The proportion of married people was more prevalent in patients with diabetes than the ones without diabetes, which was consistent with the results of some other studies (4, 30, 31, 34). In univariate analysis a significant relationship was observed between marital statuses in the two groups, but in the multivariate model, the marital status was not related to diabetes condition.

Education level based on years of education in patients with diabetes was lower than that of patients without diabetes; a significant difference was observed between the two groups in terms of education levels. It was in line with the results of Kheirjoo et al. and Shojaeizadeh et al. (14, 34), but not with those of some other studies (14, 31). Probably, higher education makes the importance of health clearer to people and encourages them to take health-promoting measures.

Obesity in patients with diabetes was more than ones without diabetes and the difference was statistically significant, which was consistent with the results of Shojaeizadeh et al. (14).

Mean level of knowledge in patients with diabetes was higher than that of the patients without diabetes, which was consistent with the results of Shamsi et al., and Hosseini et al. (4, 17), but inconsistent with the results of Goodarzi et al. and Bayat et al. (30, 31).

The score of positive attitude towards diabetes control was higher among people with diabetes than people without diabetes. Results of Hosseini et al. (17) also showed higher scores of attitude in cases than controls. In a study by Goodarzi et al. (30) the attitude of the participants was also positive, which was consistent with the current study results. Shamsi et al. (4) pointed to lower scores of patients with diabetes compared to those of the controls, which was not consistent with the current study results. One possible reason for the positive attitude of patients with diabetes toward diabetes control was the hardship and pains experienced by such patients during their disease and this makes them aware of its serious consequences.

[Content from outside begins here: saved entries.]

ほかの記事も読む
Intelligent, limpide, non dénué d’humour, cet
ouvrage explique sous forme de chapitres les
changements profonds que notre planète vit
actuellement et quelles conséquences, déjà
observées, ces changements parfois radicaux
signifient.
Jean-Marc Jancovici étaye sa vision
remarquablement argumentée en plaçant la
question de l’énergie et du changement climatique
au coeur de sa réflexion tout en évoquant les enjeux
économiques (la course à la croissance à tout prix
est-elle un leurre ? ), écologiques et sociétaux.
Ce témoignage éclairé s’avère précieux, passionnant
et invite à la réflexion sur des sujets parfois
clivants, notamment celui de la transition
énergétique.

The mean scores of dimensions of health-promoting lifestyle in the accountability aspect and spiritual growth and self-actualization were not significantly different in the two groups, which were not consistent with results of Kheirjoo et al., and Asadnia et al. (34, 35).

The mean score of health-promoting lifestyle in physical activities and nutrition dimensions in the two groups had significant differences, which was consistent with the results of some studies (14, 31, 34, 35). Patients with diabetes are recommended to be more active and have proper diet to improve their health-promoting lifestyle.

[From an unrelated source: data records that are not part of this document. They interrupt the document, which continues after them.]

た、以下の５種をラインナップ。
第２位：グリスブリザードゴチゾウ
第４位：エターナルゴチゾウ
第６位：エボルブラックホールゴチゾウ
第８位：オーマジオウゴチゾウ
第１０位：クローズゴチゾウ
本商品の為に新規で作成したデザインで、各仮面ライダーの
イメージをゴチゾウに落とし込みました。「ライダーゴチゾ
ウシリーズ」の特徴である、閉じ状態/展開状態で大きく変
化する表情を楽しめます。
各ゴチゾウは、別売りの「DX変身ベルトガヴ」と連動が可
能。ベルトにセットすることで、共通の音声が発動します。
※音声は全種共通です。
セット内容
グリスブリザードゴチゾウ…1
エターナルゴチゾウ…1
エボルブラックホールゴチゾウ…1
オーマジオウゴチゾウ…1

The mean score of health-promoting lifestyle in interpersonal relationships dimension in the two groups showed no significant difference, which was consistent with the results of Kheirjoo et al. and Asadnia et al. (34, 35).

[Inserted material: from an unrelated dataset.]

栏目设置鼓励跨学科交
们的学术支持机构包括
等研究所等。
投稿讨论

The mean score of health-promoting lifestyle in stress management dimension in the two groups showed significant differences, which was consistent with the results of other studies (14, 35) but inconsistent with results of Kheirjoo et al. (34). Perhaps stress management and self-management training measures could help to manage stress and control the disease in patients with diabetes.

However, age adjustment of the two study groups can improve the statistical efficiency. Hospital based selection of controls can inflate the study estimation because it can be different from normal population.

5.1. Conclusion

Patients with diabetes need more attentions and care to manage diabetes and need interventions to change the lifestyle to adjust with their conditions. Stress management, improved interpersonal relationships, physical activity and diet in this group can have a role to control the disease.